Todos lo ocurrido en el mundo hasta la aparición de los primeros seres humanos estuvo causado por las leyes naturales; tanto físicas como biológicas o evolutivas. Ése era un mundo netamente determinista donde todo ocurría porque inexorablemente tenía que ocurrir así; y no sólo nos referimos a los fenómenos físicos o químicos que conformaron la Tierra y configuraron a los seres vivos, sino también a la conducta de los animales que la poblaban; una conducta totalmente determinada por sus instintos. Los conceptos de “bien” y de “mal” carecían de sentido, al igual que el de “libertad”. Si alguien había diseñado aquel proceso fabuloso podía estar tranquilo, pues no existía ningún factor que pudiese malograr su obra.

Los primeros seres humanos seguían sometidos a los mismos instintos egoístas que habían dominado a sus ancestros, pero en ellos fue creciendo una conciencia capaz de distinguir lo bueno de lo malo y una libertad que les permitía elegir entre lo uno y lo otro. Su conducta ya no estaba determinada, pero estaba seriamente condicionada por unos instintos que hasta entonces habían sido simples mecanismos de supervivencia, pero que merced a la conciencia y la libertad que iban adquiriendo, se convirtieron en pasiones que les hacían muy difícil comportarse de acuerdo a lo que les marcaba su conciencia incipiente.

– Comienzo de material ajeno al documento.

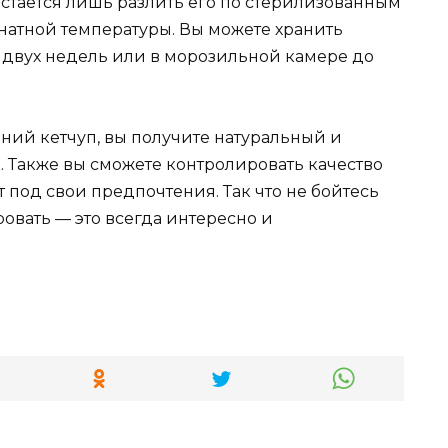
Остается лишь разлить его по стерилизованным
мнатной температуры. Вы можете хранить
 двух недель или в морозильной камере до
ий кетчуп, вы получите натуральный и
. Также вы сможете контролировать качество
под свои предпочтения. Так что не бойтесь
овать — это всегда интересно и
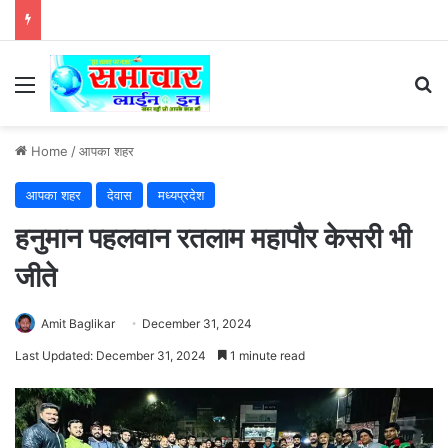
Menu
Se
Home
/
आपका शहर
आपका शहर
देवास
मध्यप्रदेश
हनुमान पहलवान रतलाम महापौर केसरी भी
जीते
Amit Baglikar
December 31, 2024
Last Updated: December 31, 2024
1 minute read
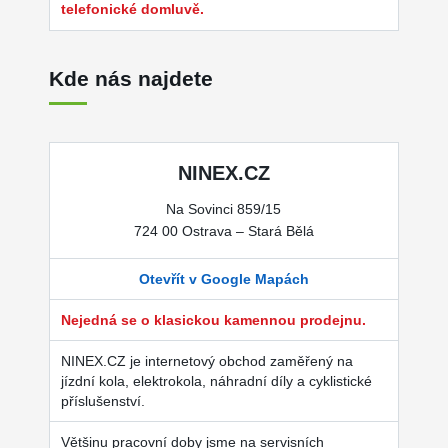
telefonické domluvě.
Kde nás najdete
NINEX.CZ
Na Sovinci 859/15
724 00 Ostrava – Stará Bělá
Otevřít v Google Mapách
Nejedná se o klasickou kamennou prodejnu.
NINEX.CZ je internetový obchod zaměřený na
jízdní kola, elektrokola, náhradní díly a cyklistické
příslušenství.
Většinu pracovní doby jsme na servisních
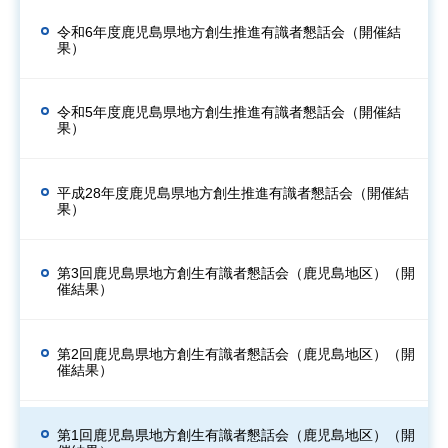
令和6年度鹿児島県地方創生推進有識者懇話会（開催結
果）
令和5年度鹿児島県地方創生推進有識者懇話会（開催結
果）
平成28年度鹿児島県地方創生推進有識者懇話会（開催結
果）
第3回鹿児島県地方創生有識者懇話会（鹿児島地区）（開
催結果）
第2回鹿児島県地方創生有識者懇話会（鹿児島地区）（開
催結果）
第1回鹿児島県地方創生有識者懇話会（鹿児島地区）（開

Pero Dios no les dejó inermes ante ellas, pues les infundió su Espíritu para que su fuerza les permitiese combatirlas. Y así, con ese soplo de Dios quedó configurada la condición humana; por una parte sometida a unas pasiones fruto de su herencia genética animal que le arrastran hacia abajo, hacia la tierra de la que procede, y por otra, liberada por la fuerza del espíritu de Dios que le empuja hacia arriba, hacia la plenitud, hacia su destino. La historia humana es el fruto de la lucha encarnizada y permanente entre estas dos fuerzas contrapuestas que nos solicitan en sentidos opuestos, pues es ella la que ha marcado y sigue marcando la vida de cada hombre y el rumbo de la humanidad.

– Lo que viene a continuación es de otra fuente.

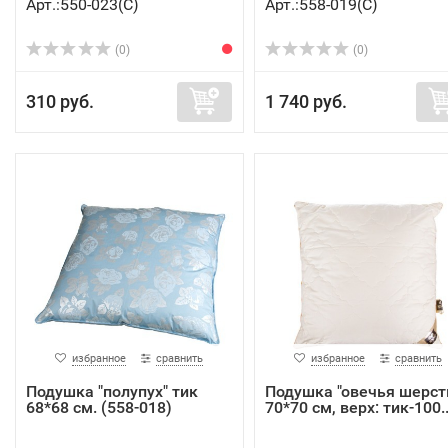
Арт.:550-023(C)
Арт.:558-019(C)
(0)
(0)
310 руб.
1 740 руб.
избранное
сравнить
избранное
сравнить
Подушка "полупух" тик
Подушка "овечья шерст
68*68 см. (558-018)
70*70 см, верх: тик-100..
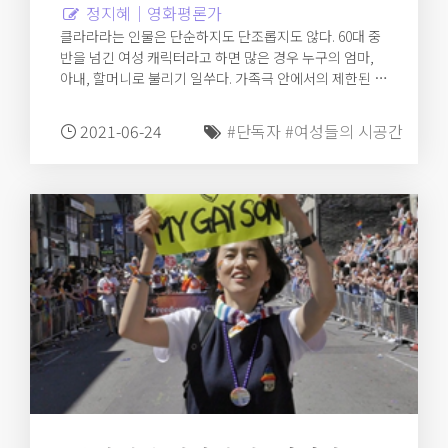
정지혜｜영화평론가
클라라라는 인물은 단순하지도 단조롭지도 않다. 60대 중
반을 넘긴 여성 캐릭터라고 하면 많은 경우 누구의 엄마,
아내, 할머니로 불리기 일쑤다. 가족극 안에서의 제한된 역
할 놀이로부터 클라라는 멀찍이 떨어져 자유롭다. 클라라
는 클라라다. 그녀는 복잡하고 다층적이며 구체적인 욕망
2021-06-24
#단독자
#여성들의 시공간
을 가진 한 사람이며 그런 의미에서 영화 내내 누구보다 살
아 있다. 클라라는 여전히 생의 활기와 성적 욕망과 관능의
에너지로 출렁인다.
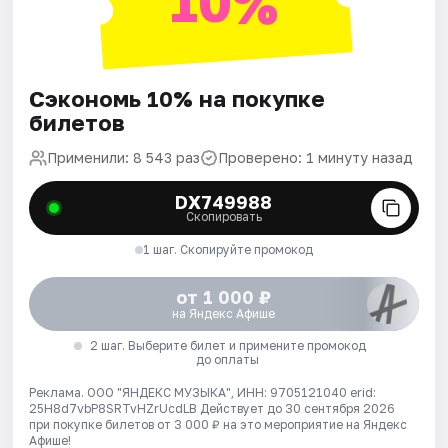
10%
Сэкономь 10% на покупке
билетов
Применили: 8 543 раз
Проверено: 1 минуту назад
DX749988
Скопировать
1 шаг. Скопируйте промокод
от 1 000 ₽
на Яндекс Афише
2 шаг. Выберите билет и примените промокод
до оплаты
Реклама. ООО "ЯНДЕКС МУЗЫКА", ИНН: 9705121040 erid:
25H8d7vbP8SRTvHZrUcdLB
Действует до 30 сентября 2026
при покупке билетов от 3 000 ₽ на это мероприятие на Яндекс
Афише!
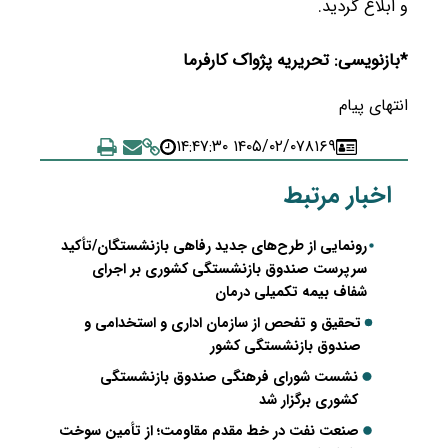
و ابلاغ گردید.
*بازنویسی: تحریریه پژواک کارفرما
انتهای پیام
۱۴۰۵/۰۲/۰۷ ۱۴:۴۷:۳۰
۸۱۶۹
اخبار مرتبط
رونمایی از طرح‌های جدید رفاهی بازنشستگان/تأکید
سرپرست صندوق بازنشستگی کشوری بر اجرای
شفاف بیمه تکمیلی درمان
تحقیق و تفحص از سازمان اداری و استخدامی و
صندوق بازنشستگی کشور
نشست شورای فرهنگی صندوق بازنشستگی
کشوری برگزار شد
صنعت نفت در خط مقدم مقاومت؛ از تأمین سوخت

 Ahora bien, si entendemos la historia como materialización del proyecto de Dios, podremos comprender dos aspectos cruciales para nuestra vida. La primera es que caminamos hacia la plenitud individual y colectiva, es decir, hacia un mundo libre por fin de las pasiones que nos deshumanizan. A esto lo llamamos el sueño de Dios. La segunda, que los protagonistas de esta última etapa del camino somos nosotros; que Dios ha confiado en nosotros, ha puesto en nuestras manos su proyecto y nos ha dotado de tal grado de inteligencia y libertad, que ahora tenemos la capacidad de culminarlo… o destruirlo.

En principio los seres humanos apenas podíamos influir en su proyecto, pero merced a la inteligencia de la que fuimos dotados, nos hemos ido haciendo cada vez más poderosos, hasta el punto en que hoy somos capaces de mandarlo al traste, bien sea borrando del mapa a la especie humana, o bien, deteriorando su hábitat hasta el punto de hacerlo inhabitable.

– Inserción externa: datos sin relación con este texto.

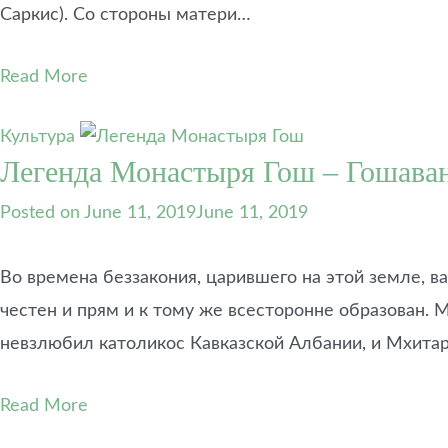
Саркис). Со стороны матери…
Read More
Культура
Легенда Монастыря Гош – Гошава
Posted on
June 11, 2019
June 11, 2019
Во времена беззакония, царившего на этой земле, 
честен и прям и к тому же всесторонне образован. 
невзлюбил католикос Кавказской Албании, и Мхита
Read More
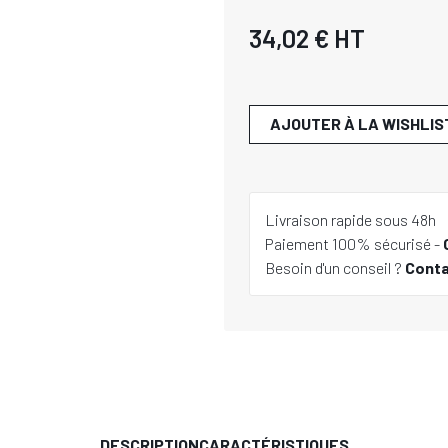
34,02 €
HT
AJOUTER À LA WISHLIS
Livraison rapide sous 48h
Paiement 100% sécurisé -
Besoin d'un conseil ?
Cont
DESCRIPTION
CARACTÉRISTIQUES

Y esta capacidad que sin duda poseemos nos plantea preguntas que no sabemos responder desde la razón. Por ejemplo, ¿supondría esto el fracaso de Dios, que vería naufragar su sueño? ¿está Dios dispuesto a fracasar por mantener el don precioso de la libertad que nos ha dado? ¿Dios puede fracasar?...

No, Dios no fracasa, y esta convicción nos abre la puerta a la esperanza a pesar de las negros nubarrones que ensombrecen el horizonte. Pero esta esperanza no puede ser pasiva, sino activa, militante, pues somos el único instrumento del que Dios dispone para evitar el desastre.

Jesús se sintió enviado por Dios para marcar el rumbo de la humanidad y, a su muerte, nos envió a nosotros para completar su obra: «Como Dios me envió, así os envío yo a vosotros»… La seña de identidad del cristiano es el compromiso con esta tarea apasionante y descomunal, y ninguna otra, y se espera que la llevemos a cabo al estilo de Jesús, como la semilla, como la levadura, siendo sal, siendo luz… Claro que podemos no entenderlo así y poner nuestra prioridad en otros menesteres, pero estaremos corriendo el riesgo de no servir para nada útil y acabar desapareciendo.